AI classifies breast masses found on ultrasound as well as radiologists

A convolutional neural network (CNN) can differentiate between benign and malignant breast masses on ultrasound images with high accuracy, according to new research published in the Japanese Journal of Radiology. The CNN model was found to perform as well, or even better, than human radiologists.

For training data, the authors gathered images from 235 adult patients who underwent breast ultrasound at a single institution from January 2010 to December 2017. The mean patient age was 55 years old. While 96 masses were found to be benign, another 144 were malignant.

The CNN was then tested on images featuring 48 benign masses and 72 malignant masses. Three radiologists also read the images.
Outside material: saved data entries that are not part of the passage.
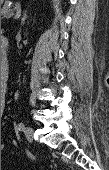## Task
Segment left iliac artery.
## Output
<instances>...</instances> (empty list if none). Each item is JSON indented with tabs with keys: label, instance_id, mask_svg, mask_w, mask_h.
<instances>
[{
	"label": "left iliac artery",
	"instance_id": "1",
	"mask_svg": "<svg viewBox=\"0 0 109 170\" xmlns=\"http://www.w3.org/2000/svg\"><path fill=\"white\" fill-rule=\"evenodd\" d=\"M17 128H18L19 131H22V130L25 128L24 123H22V122L19 123L18 126H17Z\"/></svg>",
	"mask_w": 109,
	"mask_h": 170
}]
</instances>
Overall, the CNN model had a sensitivity (0.958), specificity (0.875) and accuracy (0.925) higher than the three radiologists, though one radiologist had a sensitivity (0.917) that came quite close to matching the model.

The CNN model’s area under the ROC curve (0.913) was higher than that of a radiologist who had four years of experience as a breast imager and “comparable” to the performance of the other two radiologists, who had more experience.
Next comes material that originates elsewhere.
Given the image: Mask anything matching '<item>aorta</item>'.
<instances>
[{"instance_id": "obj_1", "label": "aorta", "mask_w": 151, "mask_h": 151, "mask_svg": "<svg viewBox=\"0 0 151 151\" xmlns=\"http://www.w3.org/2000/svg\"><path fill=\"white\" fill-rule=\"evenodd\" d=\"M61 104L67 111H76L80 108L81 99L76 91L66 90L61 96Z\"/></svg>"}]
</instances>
“In our study, we demonstrated that breast masses could be differentiated using ultrasound using a deep learning method with a CNN model, using deep learning with multiple hidden layers,” wrote author Tomoyuki Fujioka, MD, department of radiology at Tokyo Medical and Dental University in Japan, and colleagues. “We found that the CNN model was helpful in distinguishing between benign and malignant masses and showed good diagnostic performance.”

The authors also noted that the AI interpreted studies much faster than the radiologists. The radiologists worked at a rate of 9.5 to 17 seconds per case, but the CNN read studies within 1 second per case.

Fujioka and colleagues observed that the CNN model does not necessarily “think” just like a radiologist. It diagnosed masses as BI-RADS categories 2, 3 or 5 more frequently than the radiologists, for instance, and the interobserver agreement between just the human radiologists was greater than any correlation between the AI and the radiologists.

“We must assume that the CNN models and radiologists find and evaluate completely different aspects of the images,” the authors wrote. “Human thought levels are limited to several dimensions. Conversely, existing deep learning technology can refer ‘thoughts’ up to hundreds of dimensions. This is known as ‘black box problem,’ in which it is impossible for us to understand the process of how deep learning has reached any particular answer and the cause of false positive or negative.”

The researchers did note that their study had limitations. For example, the results came from a single institution, meaning larger studies from multiple facilities are still necessary. Also, the images used for the research were converted to 256 x 256 pixels, which could have resulted in “a loss of information” and impacted the CNN model’s diagnostic performance.